Avoid Making these Mistakes
Rushing into a rolling budget without sufficient planning can create confusion due to constant revisions. Employees would be required to spend a large number of hours preparing the budget and implementing change. Inevitably, companies that have decided to adopt rolling budgets for the first time would possibly experience resistance from staff who are accustomed to the established system and scheduling that come with fixed budgets.
Analyse if the company’s industry and conditions are frequently changing before making a sound decision. By incorporating additional training, combined with a collaborative approach to implementation can support a smoother transition.
Rolling budgets may receive a bad reputation for demotivating employees because of the high targets set making it difficult to achieve. However, by avoiding ambiguity and encouraging open discussions with business unit managers can avoid such setbacks.

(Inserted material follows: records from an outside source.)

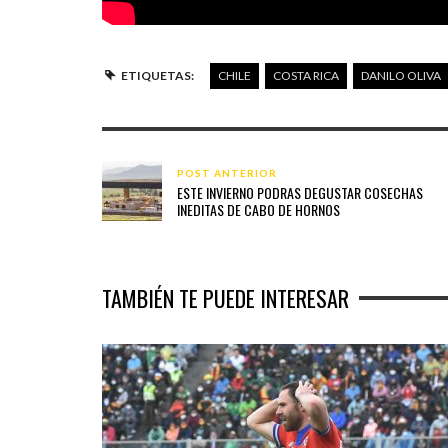
ETIQUETAS:
CHILE
COSTA RICA
DANILO OLIVA
POST ANTERIOR
ESTE INVIERNO PODRAS DEGUSTAR COSECHAS
INEDITAS DE CABO DE HORNOS
TAMBIÉN TE PUEDE INTERESAR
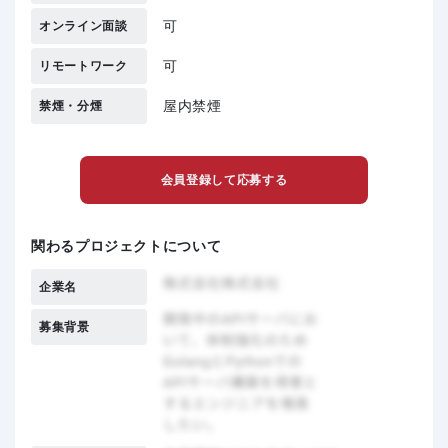
可
オンライン面談
可
リモートワーク
屋内禁煙
禁煙・分煙
会員登録して応募する
関わるプロジェクトについて
企業名
募集背景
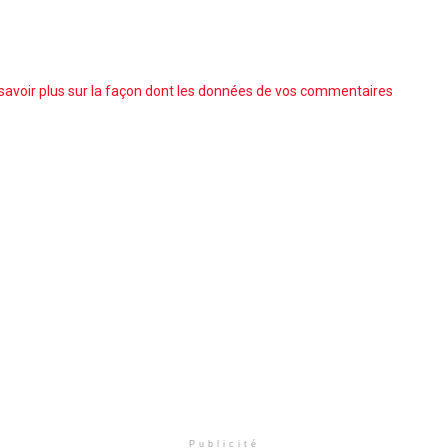
savoir plus sur la façon dont les données de vos commentaires
Publicité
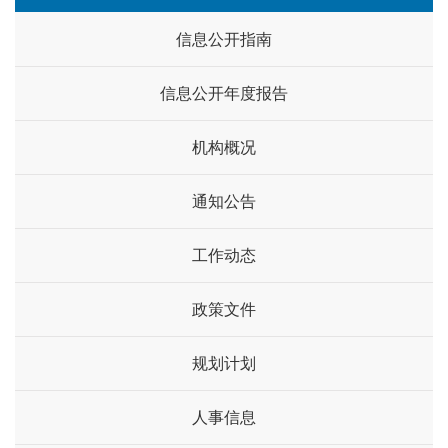
信息公开指南
信息公开年度报告
机构概况
通知公告
工作动态
政策文件
规划计划
人事信息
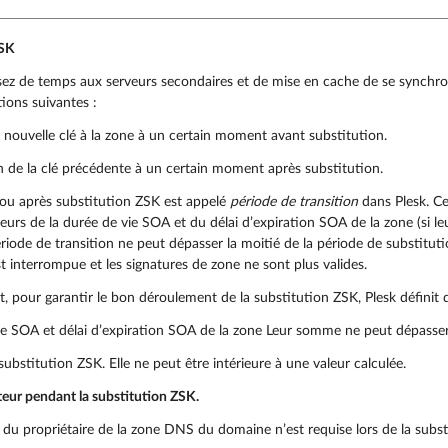
ZSK
ssez de temps aux serveurs secondaires et de mise en cache de se synchron
tions suivantes :
 nouvelle clé à la zone à un certain moment avant substitution.
 de la clé précédente à un certain moment après substitution.
 ou après substitution ZSK est appelé
période de transition
dans Plesk. Cet
urs de la durée de vie SOA et du délai d’expiration SOA de la zone (si le
ériode de transition ne peut dépasser la moitié de la période de substituti
t interrompue et les signatures de zone ne sont plus valides.
 pour garantir le bon déroulement de la substitution ZSK, Plesk définit de
e SOA et délai d’expiration SOA de la zone Leur somme ne peut dépasser 
substitution ZSK. Elle ne peut être intérieure à une valeur calculée.
teur pendant la substitution ZSK.
du propriétaire de la zone DNS du domaine n’est requise lors de la subst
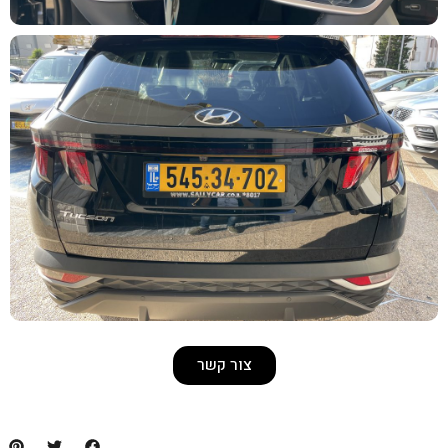
צור קשר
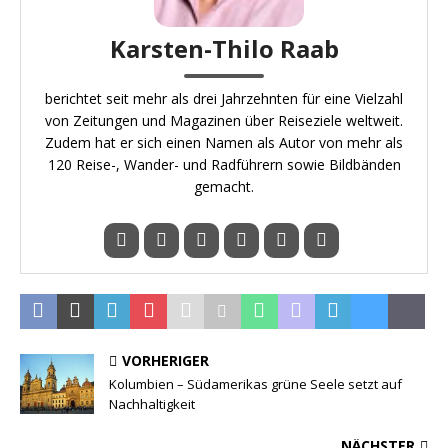
Karsten-Thilo Raab
berichtet seit mehr als drei Jahrzehnten für eine Vielzahl
von Zeitungen und Magazinen über Reiseziele weltweit.
Zudem hat er sich einen Namen als Autor von mehr als
120 Reise-, Wander- und Radführern sowie Bildbänden
gemacht.
VORHERIGER
Kolumbien – Südamerikas grüne Seele setzt auf
Nachhaltigkeit
NÄCHSTER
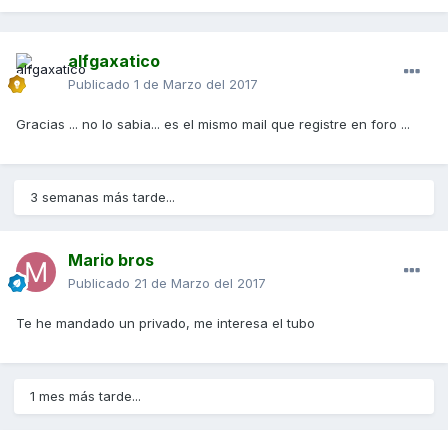
alfgaxatico
Publicado
1 de Marzo del 2017
Gracias ... no lo sabia... es el mismo mail que registre en foro ...
3 semanas más tarde...
Mario bros
Publicado
21 de Marzo del 2017
Te he mandado un privado, me interesa el tubo
1 mes más tarde...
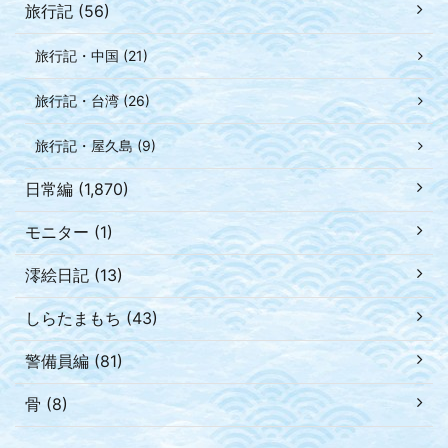
旅行記 (56)
旅行記・中国 (21)
旅行記・台湾 (26)
旅行記・屋久島 (9)
日常編 (1,870)
モニター (1)
澪絵日記 (13)
しらたまもち (43)
警備員編 (81)
骨 (8)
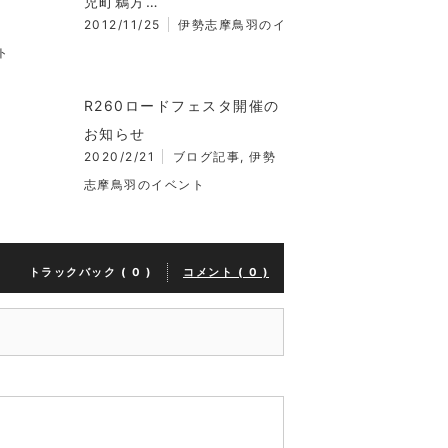
児町鵜方…
2012/11/25
伊勢志摩鳥羽のイ
ト
R260ロードフェスタ開催の
お知らせ
2020/2/21
ブログ記事
,
伊勢
志摩鳥羽のイベント
トラックバック ( 0 )
コメント ( 0 )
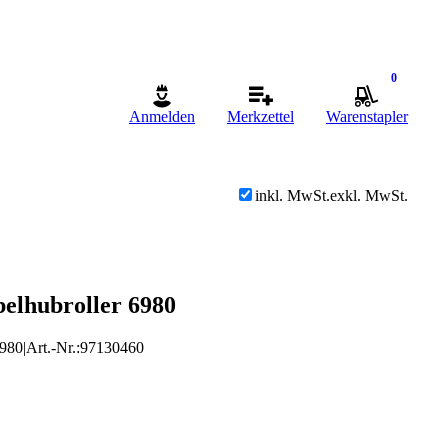
0
Anmelden
Merkzettel
Warenstapler
inkl. MwSt.
exkl. MwSt.
belhubroller 6980
980
|
Art.-Nr.
:
97130460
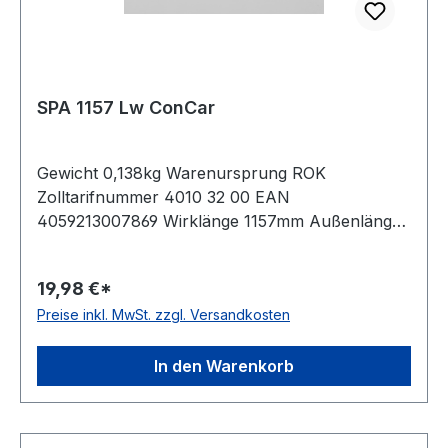
SPA 1157 Lw ConCar
Gewicht 0,138kg Warenursprung ROK
Zolltarifnummer 4010 32 00 EAN
4059213007869 Wirklänge 1157mm Außenlänge
mm 1175mm Innenlänge 1112mm Hersteller
ConCar Ausführung ummantelt antistatisch ja
19,98 €*
Norm DIN 7753 Material Neoprene Zugstrang
Preise inkl. MwSt. zzgl. Versandkosten
Polyester Breite 12,7mm Höhe 10mm
In den Warenkorb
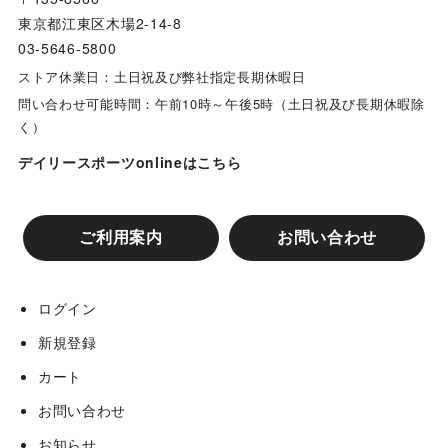
東京都江東区木場2-14-8
03-5646-5800
ストア休業日：土日祝及び弊社指定長期休暇日
問い合わせ可能時間：午前10時～午後5時（土日祝及び長期休暇除
く）
デイリースポーツonlineはこちら
ご利用案内
お問い合わせ
ログイン
新規登録
カート
お問い合わせ
お知らせ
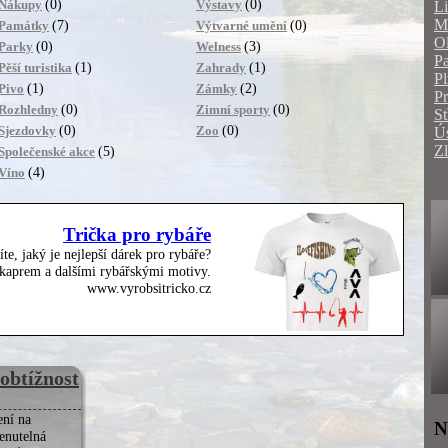
(0)
(0)
Nákupy
Výstavy
Li
Mo
(7)
(0)
Památky
Výtvarné umění
O
(0)
(3)
Parky
Welness
Pa
(1)
(1)
Pěší turistika
Zahrady
Pl
(1)
(2)
Pivo
Zámky
P
(0)
(0)
Rozhledny
Zimní sporty
St
(0)
(0)
Sjezdovky
Zoo
Ús
Zl
(5)
Společenské akce
(4)
Víno
Trička pro rybáře
íte, jaký je nejlepší dárek pro rybáře?
, kaprem a dalšími rybářskými motivy.
www.vyrobsitricko.cz
 obtížnost
ní na
N
enutelná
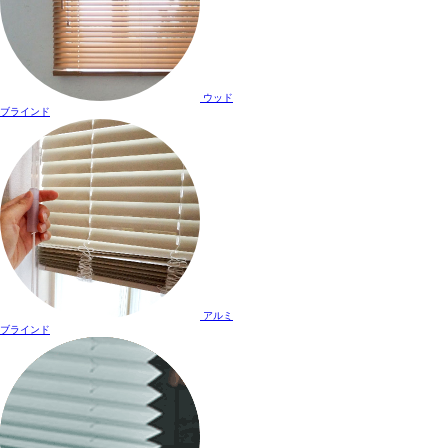
ウッド
ブラインド
アルミ
ブラインド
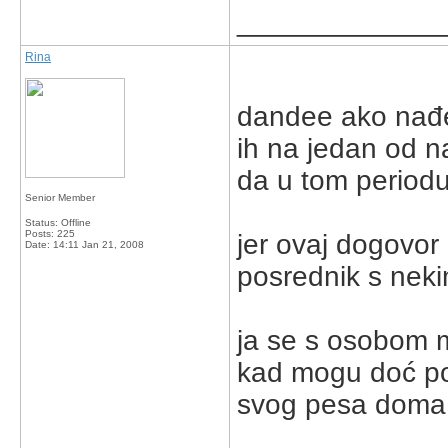
_____________
Rina
dandee ako nađeš
ih na jedan od n
da u tom periodu
Senior Member
Status: Offline
Posts: 225
jer ovaj dogovor
Date:
14:11 Jan 21, 2008
posrednik s nek
ja se s osobom m
kad mogu doć po t
svog pesa doma, i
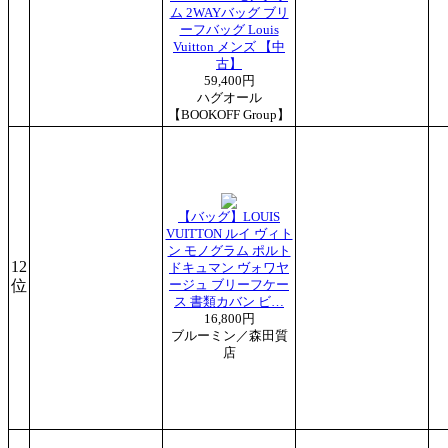
ム 2WAYバッグ ブリ
ーフバッグ Louis
Vuitton メンズ 【中
古】
59,400円
ハグオール
【BOOKOFF Group】
【バッグ】LOUIS
VUITTON ルイ ヴィト
ン モノグラム ポルト
12
ドキュマン ヴォワヤ
位
ージュ ブリーフケー
ス 書類カバン ビ…
16,800円
ブルーミン／森田質
店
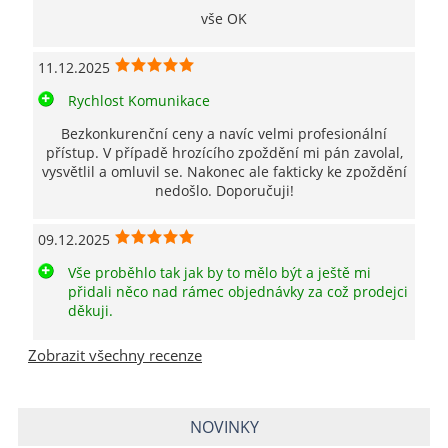
vše OK
11.12.2025
Rychlost Komunikace
Bezkonkurenční ceny a navíc velmi profesionální
přístup. V případě hrozícího zpoždění mi pán zavolal,
vysvětlil a omluvil se. Nakonec ale fakticky ke zpoždění
nedošlo. Doporučuji!
09.12.2025
Vše proběhlo tak jak by to mělo být a ještě mi
přidali něco nad rámec objednávky za což prodejci
děkuji.
Zobrazit všechny recenze
NOVINKY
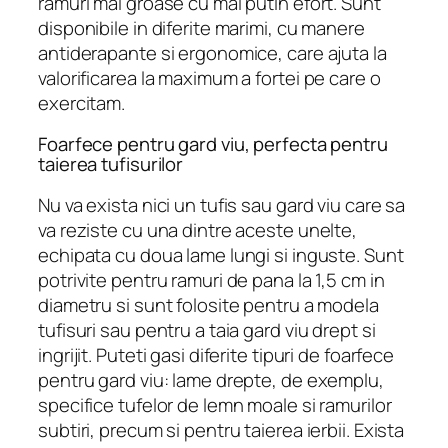
ramuri mai groase cu mai putin efort. Sunt
disponibile in diferite marimi, cu manere
antiderapante si ergonomice, care ajuta la
valorificarea la maximum a fortei pe care o
exercitam.
Foarfece pentru gard viu, perfecta pentru
taierea tufisurilor
Nu va exista nici un tufis sau gard viu care sa
va reziste cu una dintre aceste unelte,
echipata cu doua lame lungi si inguste. Sunt
potrivite pentru ramuri de pana la 1,5 cm in
diametru si sunt folosite pentru a modela
tufisuri sau pentru a taia gard viu drept si
ingrijit. Puteti gasi diferite tipuri de foarfece
pentru gard viu: lame drepte, de exemplu,
specifice tufelor de lemn moale si ramurilor
subtiri, precum si pentru taierea ierbii. Exista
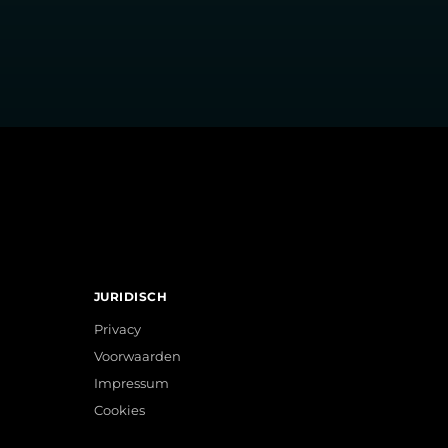
JURIDISCH
Privacy
Voorwaarden
Impressum
Cookies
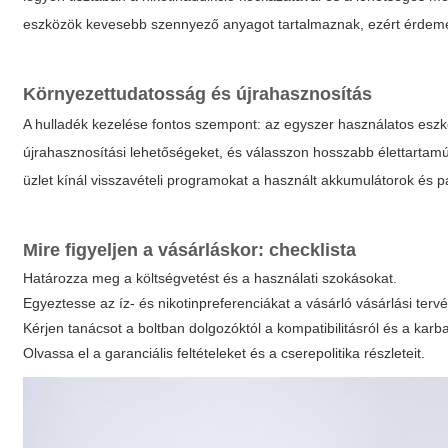
eszközök kevesebb szennyező anyagot tartalmaznak, ezért érdeme
Környezettudatosság és újrahasznosítás
A hulladék kezelése fontos szempont: az egyszer használatos eszk
újrahasznosítási lehetőségeket, és válasszon hosszabb élettartam
üzlet kínál visszavételi programokat a használt akkumulátorok és 
Mire figyeljen a vásárláskor: checklista
Határozza meg a költségvetést és a használati szokásokat.
Egyeztesse az íz- és nikotinpreferenciákat a vásárló vásárlási tervé
Kérjen tanácsot a boltban dolgozóktól a kompatibilitásról és a karba
Olvassa el a garanciális feltételeket és a cserepolitika részleteit.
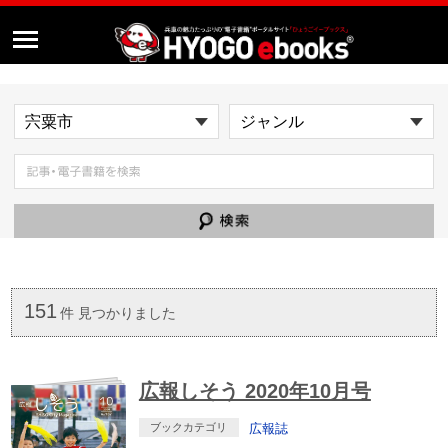
151
件 見つかりました
広報しそう 2020年10月号
ブックカテゴリ
広報誌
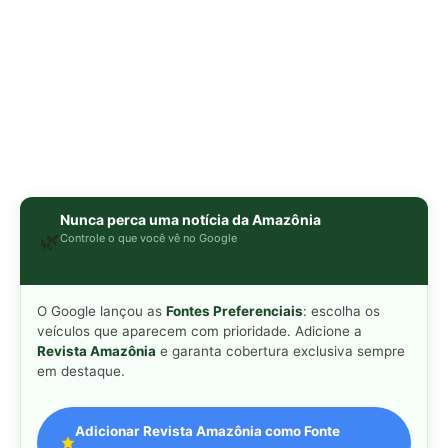
Nunca perca uma notícia da Amazônia
🌿
Controle o que você vê no Google
O Google lançou as
Fontes Preferenciais
: escolha os
veículos que aparecem com prioridade. Adicione a
Revista Amazônia
e garanta cobertura exclusiva sempre
em destaque.
Adicionar Revista Amazônia como Fonte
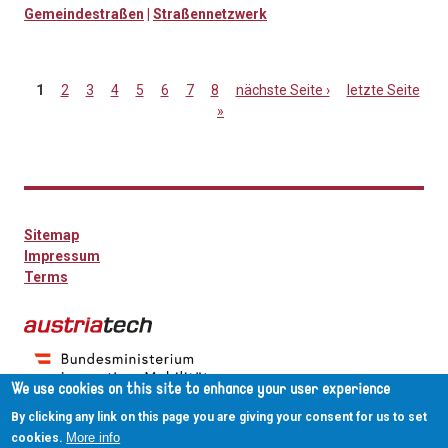
Gemeindestraßen
|
Straßennetzwerk
1
2
3
4
5
6
7
8
nächste Seite ›
letzte Seite
»
Seiten
Sitemap
Impressum
Terms
We use cookies on this site to enhance your user experience
By clicking any link on this page you are giving your consent for us to set
More info
cookies.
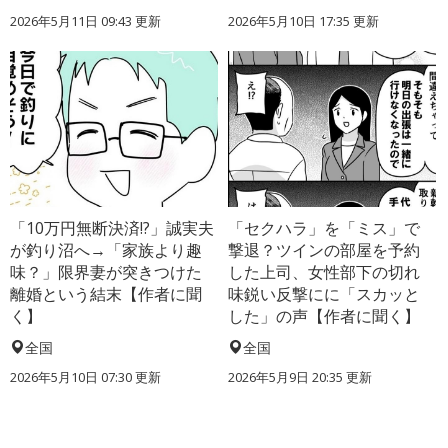
2026年5月11日 09:43 更新
2026年5月10日 17:35 更新
「10万円無断決済!?」誠実夫
「セクハラ」を「ミス」で
が釣り沼へ→「家族より趣
撃退？ツインの部屋を予約
味？」限界妻が突きつけた
した上司、女性部下の切れ
離婚という結末【作者に聞
味鋭い反撃にに「スカッと
く】
した」の声【作者に聞く】
全国
全国
2026年5月10日 07:30 更新
2026年5月9日 20:35 更新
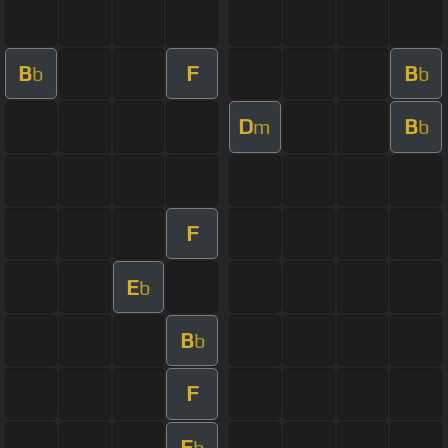
B
F
B
b
b
D
B
m
b
F
E
b
B
b
F
E
b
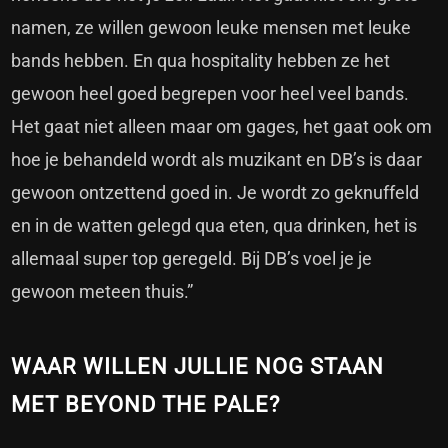
namen, ze willen gewoon leuke mensen met leuke
bands hebben. En qua hospitality hebben ze het
gewoon heel goed begrepen voor heel veel bands.
Het gaat niet alleen maar om gages, het gaat ook om
hoe je behandeld wordt als muzikant en DB’s is daar
gewoon ontzettend goed in. Je wordt zo geknuffeld
en in de watten gelegd qua eten, qua drinken, het is
allemaal super top geregeld. Bij DB’s voel je je
gewoon meteen thuis.”
WAAR WILLEN JULLIE NOG STAAN
MET BEYOND THE PALE?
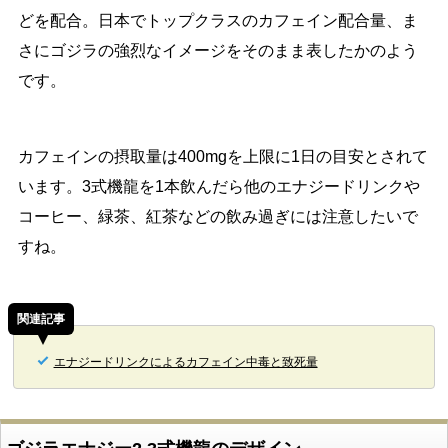
どを配合。日本でトップクラスのカフェイン配合量、ま
さにゴジラの強烈なイメージをそのまま表したかのよう
です。
カフェインの摂取量は400mgを上限に1日の目安とされて
います。3式機龍を1本飲んだら他のエナジードリンクや
コーヒー、緑茶、紅茶などの飲み過ぎには注意したいで
すね。
関連記事
エナジードリンクによるカフェイン中毒と致死量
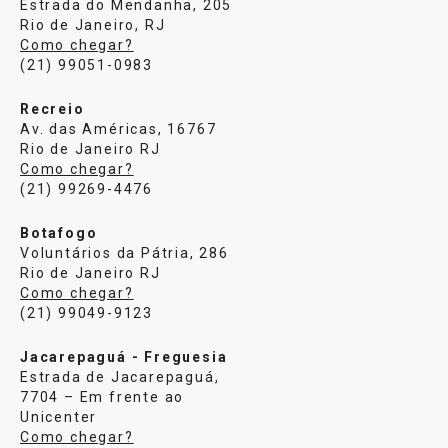
Estrada do Mendanha, 205
Rio de Janeiro, RJ
Como chegar?
(21) 99051-0983
Recreio
Av. das Américas, 16767
Rio de Janeiro RJ
Como chegar?
(21) 99269-4476
Botafogo
Voluntários da Pátria, 286
Rio de Janeiro RJ
Como chegar?
(21) 99049-9123
Jacarepaguá - Freguesia
Estrada de Jacarepaguá,
7704 – Em frente ao
Unicenter
Como chegar?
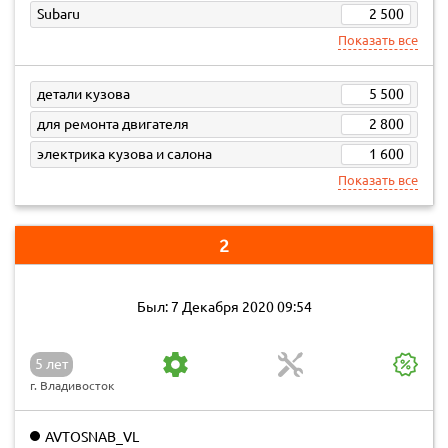
Subaru
2 500
Показать все
детали кузова
5 500
для ремонта двигателя
2 800
электрика кузова и салона
1 600
Показать все
2
Был: 7 Декабря 2020 09:54
5 лет
г. Владивосток
AVTOSNAB_VL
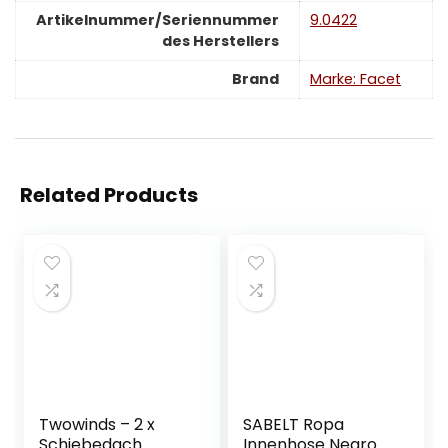
Artikelnummer/Seriennummer
‎9.0422
des Herstellers
Brand
Marke: Facet
Related Products
Twowinds – 2 x
SABELT Ropa
Schiebedach
Innenhose Negro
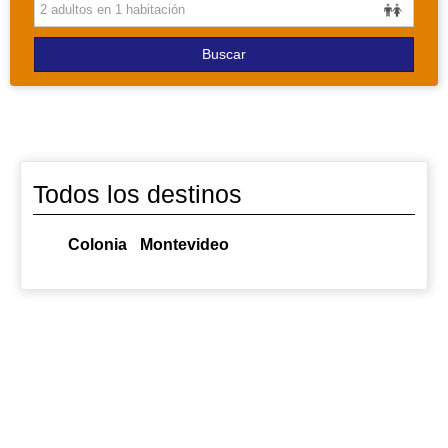
PAQUETES
Buscar
Todos los destinos
Colonia
Montevideo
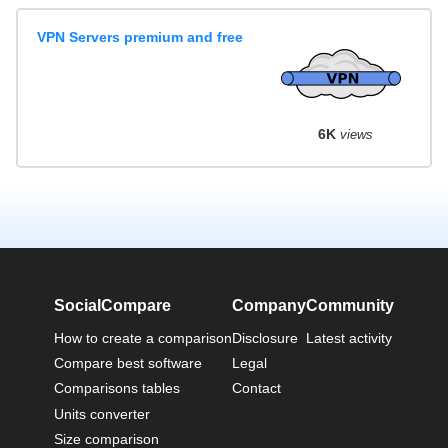
VPN Servers premium and free
6K
views
SocialCompare
Company
Community
How to create a comparison
Disclosure
Latest activity
Compare best software
Legal
Comparisons tables
Contact
Units converter
Size comparison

Impact of Covid-19 on Budgeting Processes
Since the pandemic, Monetary Authority of Singapore (MAS) estimated Singapore economy could have contracted 12.4% if not for COVID-19 budget measures. This crisis has affected sectors in different ways, for instance within the retail industry – while supermarkets and drugstores have fared better, physical stores have been badly affected.
There is a sense of agreement on how important staying agile in the economy is, and how the pandemic has accelerated digitisation and automation in the finance function. Companies have now resorted to moving its financial system workflow to the cloud and installing robotic process automation that can be accessed anywhere.
Achieving a “perfect” budget for 2022 may seem far-fetched, but a better budgeting process can allow companies to be more flexible, confidently shifting resources as needed to survive.